## To do
Below are the records; repeat exactly their lines between the line holding "alertas automatizadas y" and the line holding "SS446 고화질 컬러 줌 카메라", inclusive, skipping the pictures.
Materials provided START
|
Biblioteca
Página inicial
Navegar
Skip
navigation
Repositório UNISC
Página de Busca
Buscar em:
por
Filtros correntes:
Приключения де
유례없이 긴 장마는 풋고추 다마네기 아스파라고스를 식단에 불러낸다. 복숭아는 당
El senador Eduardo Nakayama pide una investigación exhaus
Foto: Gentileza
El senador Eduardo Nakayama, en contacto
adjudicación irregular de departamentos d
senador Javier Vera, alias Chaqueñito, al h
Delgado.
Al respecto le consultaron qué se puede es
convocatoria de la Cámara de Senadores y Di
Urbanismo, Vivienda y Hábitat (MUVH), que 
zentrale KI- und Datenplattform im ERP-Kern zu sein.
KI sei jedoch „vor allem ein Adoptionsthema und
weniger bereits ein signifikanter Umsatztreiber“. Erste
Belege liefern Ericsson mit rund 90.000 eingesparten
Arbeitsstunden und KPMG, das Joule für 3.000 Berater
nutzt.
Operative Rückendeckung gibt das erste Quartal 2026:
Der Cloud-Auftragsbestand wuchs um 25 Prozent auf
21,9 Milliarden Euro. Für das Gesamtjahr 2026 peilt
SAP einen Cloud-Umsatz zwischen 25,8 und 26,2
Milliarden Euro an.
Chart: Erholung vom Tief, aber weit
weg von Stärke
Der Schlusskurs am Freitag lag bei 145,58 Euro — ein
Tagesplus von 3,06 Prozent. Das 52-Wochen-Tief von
Materials provided END
Materials provided START
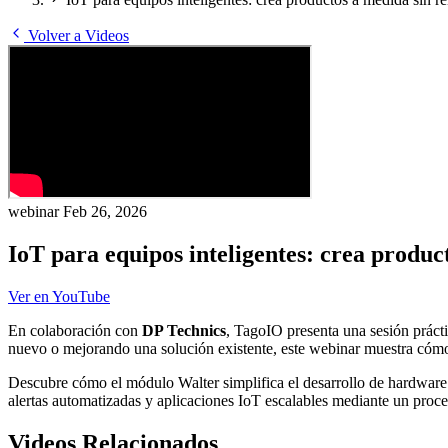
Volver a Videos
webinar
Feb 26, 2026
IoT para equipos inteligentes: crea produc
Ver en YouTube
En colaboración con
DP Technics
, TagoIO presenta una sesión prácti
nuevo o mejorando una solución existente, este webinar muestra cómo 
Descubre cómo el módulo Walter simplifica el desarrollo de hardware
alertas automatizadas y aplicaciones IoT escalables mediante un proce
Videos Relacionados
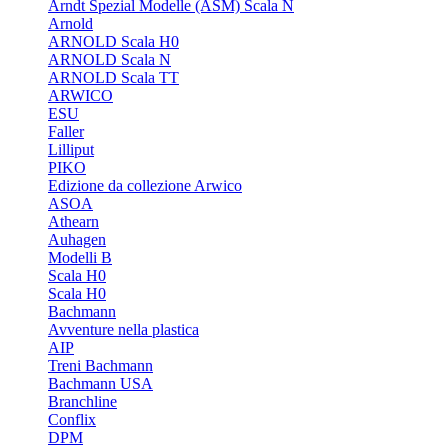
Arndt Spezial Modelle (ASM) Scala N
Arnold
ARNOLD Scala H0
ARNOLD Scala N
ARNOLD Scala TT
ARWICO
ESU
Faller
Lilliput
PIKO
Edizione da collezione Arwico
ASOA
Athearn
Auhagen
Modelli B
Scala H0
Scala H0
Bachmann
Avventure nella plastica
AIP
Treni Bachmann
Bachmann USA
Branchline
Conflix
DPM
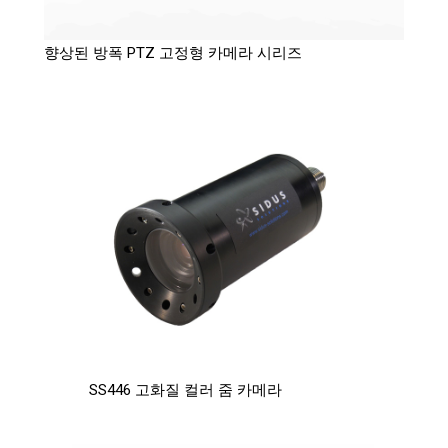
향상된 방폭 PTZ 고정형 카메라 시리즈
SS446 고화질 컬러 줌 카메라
Materials provided END
## Response box
alertas automatizadas y aplicaciones IoT escalables mediante un proce
Videos Relacionados
Arndt Spezial Modelle (ASM) Scala N
Arnold
ARNOLD Scala H0
ARNOLD Scala N
ARNOLD Scala TT
ARWICO
ESU
Faller
Lilliput
PIKO
Edizione da collezione Arwico
ASOA
Athearn
Auhagen
Modelli B
Scala H0
Scala H0
Bachmann
Avventure nella plastica
AIP
Treni Bachmann
Bachmann USA
Branchline
Conflix
DPM
향상된 방폭 PTZ 고정형 카메라 시리즈
SS446 고화질 컬러 줌 카메라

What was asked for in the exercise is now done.